FLUORESCENT STAINING OF CELLS

Materials

1. PBS/BSA: PBS solution A with 1% BSA (Boehringer Mannheim 100 350) and 0.1% NaN₃ , stored at 4^o C. Bring to room temperature before use.

2. Primary antibody, diluted appropriately with PBS/BSA. Need 200 ul per 45x50 mm coverslip. Clarify in a Eppendorf for 15 min (minimal requirement) or in an ultracentrifuge with the Type 42.2Ti rotor (or Airfuge) if necessary.

3. Secondary antibody, prepared as for the primary antibody.

4. Coverslip boxes/containers.

Procedure (do not allow coverslips to dry out anytime)

1. Fix and permeabilize cells (see other protocols). Wash with PBS/BSA for 10 min in a fixation box.

2. Cut a small piece of parafilm to match the area of staining and put 200 ul antibody solution on the piece. Shake off most of the liquid from the coverslip but do not let it dry out. Invert the coverslip onto the parafilm. Prepare a 100 mm plastic petri dish containing a piece of wet filter paper. Place 2 wooden sticks in the dish and put coverslip upside down on the sticks. Seal the dish into a ziplock bag and place in the incubator. Stain 45 min at 34-37^o C with the primary antibody, or overnight at 4^o C.
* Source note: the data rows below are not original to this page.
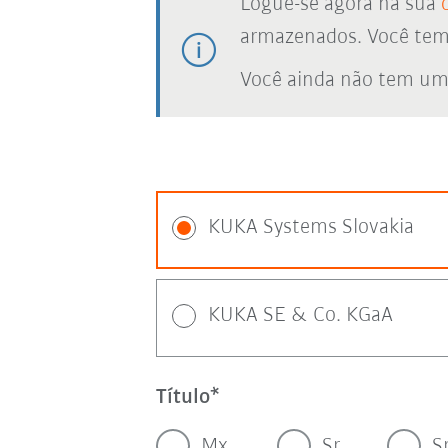
Logue-se agora na sua
armazenados. Você tem a
Você ainda não tem um
KUKA Systems Slovakia
KUKA SE & Co. KGaA
Título
Mx.
Sr.
S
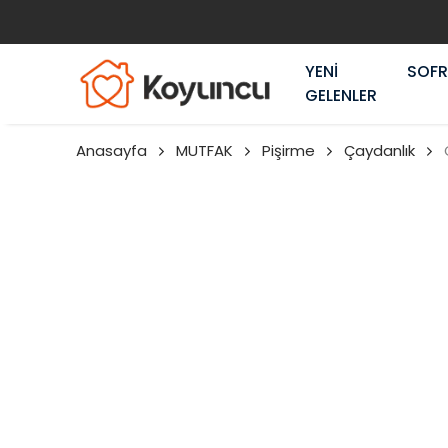
YENİ
SOF
GELENLER
Anasayfa
MUTFAK
Pişirme
Çaydanlık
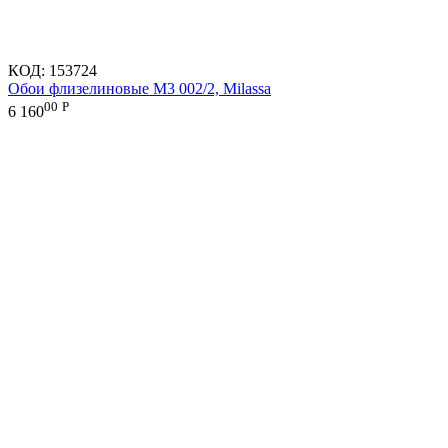
КОД:
153724
Обои флизелиновые M3 002/2, Milassa
00
Р
6 160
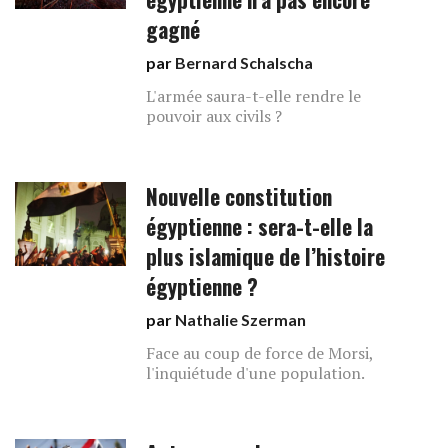
gagné
par
Bernard Schalscha
L'armée saura-t-elle rendre le
pouvoir aux civils ?
Nouvelle constitution
égyptienne : sera-t-elle la
plus islamique de l’histoire
égyptienne ?
par
Nathalie Szerman
Face au coup de force de Morsi,
l'inquiétude d'une population.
3. Wash gently 3x, 10 min each, with PBS/BSA on a shaker. Fill a coverslip box with PBS/BSA and sink the coverslip to the bottom. The covering parafilm should float up.

4. Stain 30 min with the secondary antibody as in step 2.

5. Wash as in step 3.

6. Mount the coverslip onto a plastic frame reserved for fixed coverslips. Fill the chamber with PBS or an antibleaching solution and observe. Dishes may be stored at 4^o in a sealed, light -tight container.